Rep. Sander Levin (MI-09) today gave the following remarks during the U.S. Trade Representative's hearing on NAFTA renegotiation:

(remarks as prepared)

"Some come before you today with the view that NAFTA needs a tune up. While I agree we need to address some issues that were not part of the trade debate two decades ago, I come before you as someone who believes that NAFTA needs a major overhaul. And re-negotiation must start with the core issue it failed to get right over twenty years ago: labor standards.
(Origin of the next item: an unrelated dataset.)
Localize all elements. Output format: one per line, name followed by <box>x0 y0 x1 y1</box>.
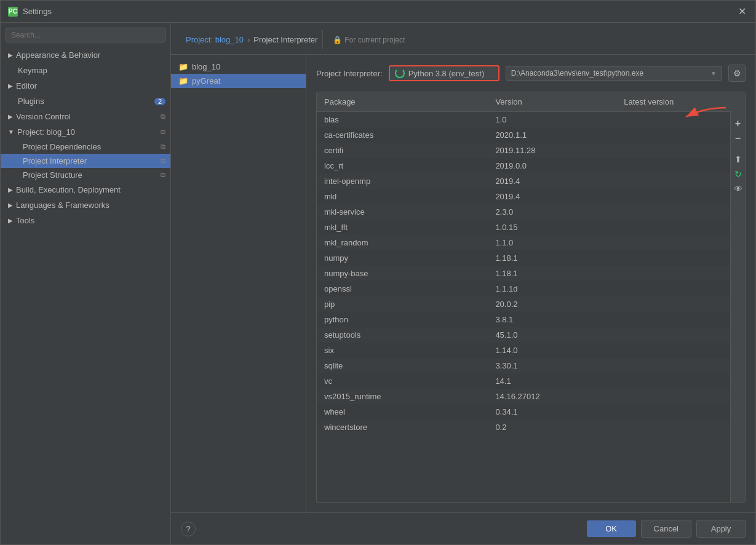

"When NAFTA negotiations started we were on the front side of a new era of globalization. Up until that time, most of our trade was with developed countries with economic systems more or less like our own. NAFTA represented something different -- the first major trade agreement with a developing country where the conditions and standards were far different than those here.
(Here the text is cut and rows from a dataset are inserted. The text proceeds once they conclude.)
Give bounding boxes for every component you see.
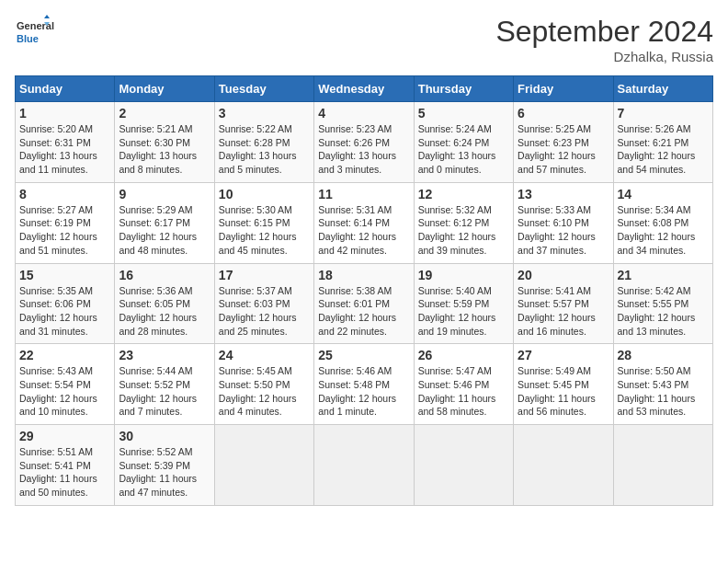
day-cell-9: 9 Sunrise: 5:29 AMSunset: 6:17 PMDayligh…	[115, 182, 214, 263]
day-number: 15	[19, 268, 110, 282]
logo-svg: General Blue	[15, 15, 97, 52]
day-cell-10: 10 Sunrise: 5:30 AMSunset: 6:15 PMDaylig…	[214, 182, 313, 263]
day-info: Sunrise: 5:37 AMSunset: 6:03 PMDaylight:…	[219, 284, 310, 339]
day-number: 4	[318, 106, 409, 121]
day-info: Sunrise: 5:49 AMSunset: 5:45 PMDaylight:…	[518, 364, 609, 419]
day-cell-27: 27 Sunrise: 5:49 AMSunset: 5:45 PMDaylig…	[514, 344, 613, 425]
day-info: Sunrise: 5:31 AMSunset: 6:14 PMDaylight:…	[318, 203, 409, 258]
day-cell-11: 11 Sunrise: 5:31 AMSunset: 6:14 PMDaylig…	[314, 182, 414, 263]
day-cell-13: 13 Sunrise: 5:33 AMSunset: 6:10 PMDaylig…	[514, 182, 613, 263]
empty-cell	[613, 425, 712, 506]
day-info: Sunrise: 5:35 AMSunset: 6:06 PMDaylight:…	[19, 284, 110, 339]
day-cell-21: 21 Sunrise: 5:42 AMSunset: 5:55 PMDaylig…	[613, 263, 712, 344]
day-cell-8: 8 Sunrise: 5:27 AMSunset: 6:19 PMDayligh…	[16, 182, 115, 263]
weekday-header-saturday: Saturday	[613, 76, 712, 102]
day-info: Sunrise: 5:26 AMSunset: 6:21 PMDaylight:…	[618, 122, 709, 177]
day-info: Sunrise: 5:38 AMSunset: 6:01 PMDaylight:…	[318, 284, 409, 339]
day-info: Sunrise: 5:41 AMSunset: 5:57 PMDaylight:…	[518, 284, 609, 339]
day-number: 14	[618, 187, 709, 201]
day-info: Sunrise: 5:25 AMSunset: 6:23 PMDaylight:…	[518, 122, 609, 177]
day-number: 17	[219, 268, 310, 282]
day-info: Sunrise: 5:30 AMSunset: 6:15 PMDaylight:…	[219, 203, 310, 258]
calendar-row-1: 1 Sunrise: 5:20 AMSunset: 6:31 PMDayligh…	[16, 102, 713, 183]
day-info: Sunrise: 5:23 AMSunset: 6:26 PMDaylight:…	[318, 122, 409, 177]
day-info: Sunrise: 5:51 AMSunset: 5:41 PMDaylight:…	[19, 445, 110, 500]
day-cell-20: 20 Sunrise: 5:41 AMSunset: 5:57 PMDaylig…	[514, 263, 613, 344]
empty-cell	[214, 425, 313, 506]
weekday-header-monday: Monday	[115, 76, 214, 102]
title-block: September 2024 Dzhalka, Russia	[495, 15, 713, 64]
day-cell-12: 12 Sunrise: 5:32 AMSunset: 6:12 PMDaylig…	[414, 182, 513, 263]
day-cell-2: 2 Sunrise: 5:21 AMSunset: 6:30 PMDayligh…	[115, 102, 214, 183]
day-cell-30: 30 Sunrise: 5:52 AMSunset: 5:39 PMDaylig…	[115, 425, 214, 506]
day-cell-1: 1 Sunrise: 5:20 AMSunset: 6:31 PMDayligh…	[16, 102, 115, 183]
empty-cell	[414, 425, 513, 506]
day-info: Sunrise: 5:42 AMSunset: 5:55 PMDaylight:…	[618, 284, 709, 339]
day-number: 9	[119, 187, 210, 201]
calendar-row-4: 22 Sunrise: 5:43 AMSunset: 5:54 PMDaylig…	[16, 344, 713, 425]
day-number: 6	[518, 106, 609, 121]
day-number: 25	[318, 348, 409, 362]
day-cell-25: 25 Sunrise: 5:46 AMSunset: 5:48 PMDaylig…	[314, 344, 414, 425]
day-cell-22: 22 Sunrise: 5:43 AMSunset: 5:54 PMDaylig…	[16, 344, 115, 425]
weekday-header-sunday: Sunday	[16, 76, 115, 102]
day-cell-6: 6 Sunrise: 5:25 AMSunset: 6:23 PMDayligh…	[514, 102, 613, 183]
svg-text:Blue: Blue	[17, 33, 39, 44]
day-number: 20	[518, 268, 609, 282]
day-info: Sunrise: 5:47 AMSunset: 5:46 PMDaylight:…	[418, 364, 509, 419]
day-cell-24: 24 Sunrise: 5:45 AMSunset: 5:50 PMDaylig…	[214, 344, 313, 425]
location-subtitle: Dzhalka, Russia	[495, 49, 713, 64]
day-number: 30	[119, 429, 210, 443]
day-cell-4: 4 Sunrise: 5:23 AMSunset: 6:26 PMDayligh…	[314, 102, 414, 183]
day-number: 3	[219, 106, 310, 121]
day-number: 26	[418, 348, 509, 362]
svg-text:General: General	[17, 20, 54, 31]
day-number: 28	[618, 348, 709, 362]
page-header: General Blue September 2024 Dzhalka, Rus…	[15, 15, 713, 64]
day-info: Sunrise: 5:45 AMSunset: 5:50 PMDaylight:…	[219, 364, 310, 419]
day-cell-18: 18 Sunrise: 5:38 AMSunset: 6:01 PMDaylig…	[314, 263, 414, 344]
day-info: Sunrise: 5:52 AMSunset: 5:39 PMDaylight:…	[119, 445, 210, 500]
day-info: Sunrise: 5:22 AMSunset: 6:28 PMDaylight:…	[219, 122, 310, 177]
day-info: Sunrise: 5:24 AMSunset: 6:24 PMDaylight:…	[418, 122, 509, 177]
day-number: 8	[19, 187, 110, 201]
day-info: Sunrise: 5:50 AMSunset: 5:43 PMDaylight:…	[618, 364, 709, 419]
day-number: 22	[19, 348, 110, 362]
day-cell-17: 17 Sunrise: 5:37 AMSunset: 6:03 PMDaylig…	[214, 263, 313, 344]
day-cell-19: 19 Sunrise: 5:40 AMSunset: 5:59 PMDaylig…	[414, 263, 513, 344]
day-cell-5: 5 Sunrise: 5:24 AMSunset: 6:24 PMDayligh…	[414, 102, 513, 183]
day-info: Sunrise: 5:36 AMSunset: 6:05 PMDaylight:…	[119, 284, 210, 339]
day-cell-14: 14 Sunrise: 5:34 AMSunset: 6:08 PMDaylig…	[613, 182, 712, 263]
day-number: 24	[219, 348, 310, 362]
day-info: Sunrise: 5:34 AMSunset: 6:08 PMDaylight:…	[618, 203, 709, 258]
day-number: 19	[418, 268, 509, 282]
calendar-row-5: 29 Sunrise: 5:51 AMSunset: 5:41 PMDaylig…	[16, 425, 713, 506]
day-number: 27	[518, 348, 609, 362]
day-cell-28: 28 Sunrise: 5:50 AMSunset: 5:43 PMDaylig…	[613, 344, 712, 425]
day-number: 12	[418, 187, 509, 201]
day-info: Sunrise: 5:21 AMSunset: 6:30 PMDaylight:…	[119, 122, 210, 177]
day-info: Sunrise: 5:40 AMSunset: 5:59 PMDaylight:…	[418, 284, 509, 339]
day-number: 2	[119, 106, 210, 121]
day-info: Sunrise: 5:43 AMSunset: 5:54 PMDaylight:…	[19, 364, 110, 419]
day-number: 1	[19, 106, 110, 121]
day-info: Sunrise: 5:44 AMSunset: 5:52 PMDaylight:…	[119, 364, 210, 419]
weekday-header-friday: Friday	[514, 76, 613, 102]
day-number: 13	[518, 187, 609, 201]
day-info: Sunrise: 5:32 AMSunset: 6:12 PMDaylight:…	[418, 203, 509, 258]
day-cell-7: 7 Sunrise: 5:26 AMSunset: 6:21 PMDayligh…	[613, 102, 712, 183]
day-number: 5	[418, 106, 509, 121]
day-number: 18	[318, 268, 409, 282]
calendar-table: SundayMondayTuesdayWednesdayThursdayFrid…	[15, 75, 713, 506]
day-number: 21	[618, 268, 709, 282]
weekday-header-wednesday: Wednesday	[314, 76, 414, 102]
day-number: 7	[618, 106, 709, 121]
day-number: 10	[219, 187, 310, 201]
day-info: Sunrise: 5:20 AMSunset: 6:31 PMDaylight:…	[19, 122, 110, 177]
weekday-header-tuesday: Tuesday	[214, 76, 313, 102]
day-cell-23: 23 Sunrise: 5:44 AMSunset: 5:52 PMDaylig…	[115, 344, 214, 425]
day-info: Sunrise: 5:33 AMSunset: 6:10 PMDaylight:…	[518, 203, 609, 258]
day-cell-15: 15 Sunrise: 5:35 AMSunset: 6:06 PMDaylig…	[16, 263, 115, 344]
empty-cell	[314, 425, 414, 506]
weekday-header-thursday: Thursday	[414, 76, 513, 102]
"Unfortunately, the concerns of those of us who opposed NAFTA -- that without fully enforceable and fully enforced labor and environmental standards -- we would just experience a rush to the bottom in search of the lowest wages -- have come true.

"There is no denying that the job loss caused by NAFTA is in large measure because of the huge wage differential between the two countries.

"Consider the automotive sector which accounts for a majority of the trade deficit with Mexico. Mexican workers are paid 19 percent as much of their unionized U.S. counterparts, and at about $2.40 an hour, auto parts workers earn even less.

"Auto sector employment in Mexico rose by 45 percent between 2007 and 2015, adding more than 200,000 hourly jobs, while the U.S. industry dropped 90,000 hourly jobs during the same period. Indeed, the number of auto jobs in the two countries is now converging: 620,000 in Mexico and 715,000 in the U.S.

"And with Mexico's auto output projected to double to more than 5 million vehicles annually by 2020, more U.S. jobs are at risk. To date, most of the production shift has involved small cars, but more profitable trucks and SUVs could also be increasingly affected.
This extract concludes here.